We are running out of time to do things, as David Attenborough is telling us. We are not going to scale. I think leaders have got the idea of the urgency, and they have understood that we need to make the recovery a green recovery, and they have understood that if we don’t do something about vaccines, then we won’t be able to have people working together to address the problem. But they are not yet going to scale particularly with the amount of money that they are willing to spend.

We have the technologies we need to solve the problem and meet the targets, we have them, but we are not deploying them fast enough. We need to mobilise both public money and private money to take those solutions that we already have and engage them to scale. As soon as we possibly can. That is the thing that governments can do most of all. People can play their part. Individuals can play their part. What we have seen all over the world is that individuals really are willing to play their part. But, that is not good enough. Unless governments do what they need to do, and that is to change the energy system, in particular, and to do it very fast indeed.

Countries like China are part of these pledges. They have made similar pledges in both China, and in India, which has as bigger problem as China, in terms of their coal use, they both need to be part of this. So they are very important as we go forward through this year: from the G7 now, to the G20 later in the year, to the UN general assembly in September, and on to COP26 in Glasgow, we need to make sure that we are working very hard to bring China and India on board.
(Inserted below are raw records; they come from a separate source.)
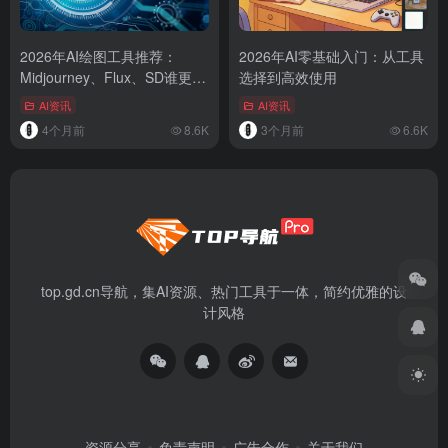
2026年AI绘图工具推荐：
2026年AI零基础入门：从工具
Midjourney、Flux、SD谁更适
选择到高效使用
合你？
AI资讯
AI资讯
4个月前
8.6K
3个月前
6.6K
top.gd.cn导航，集AI资源、热门工具于一体，简约优雅的设
计风格
资源分享
免责声明
广告合作
关于我们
The sequence of meetings from now until Glasgow, will determine whether or not we can be successful in Glasgow. In Glasgow we really have got to increase the level of ambition of the commitments that governments have made to meeting that target. We have got to crank them up a lot more than they currently are. We are way behind where we need to be. It is not enough just to talk about getting to Net Zero by 2050. You have got to talk about where you need to be by 2030, if you are going to get there by 2050. That’s the bit that we are missing at the moment. We don’t have clarity about what those next steps are going to be, and who is going to play what part in getting us there.

We have made more commitments, and we have decarbonised our economy faster, than anybody else. But we are clearly not doing what we need to do to meet our own targets, and we have got to be careful that isn’t the example that others follow. In other words, setting high targets, being ambitious in what you say, but being much less ambitious with what you do. We do deserve credit for having given a global lead, and other countries have copied us in terms of introducing climate legislation. But, if we don’t continue to lead, it is very easy for us to fall back.

No country can do this on its own. We have got to get the low and middle income countries to join in, they have been badly hit by the virus, so we need to help their economies recover. We need to make sure that when we do that, we do it in a green way. So, it is not just the amount of money, and we are not doing enough on that front, 1.4 billion is not enough. We also need to make sure that the money is spent in a way that helps with decarbonisation.

These are some excerpts of an interview with Times Radio about the G7.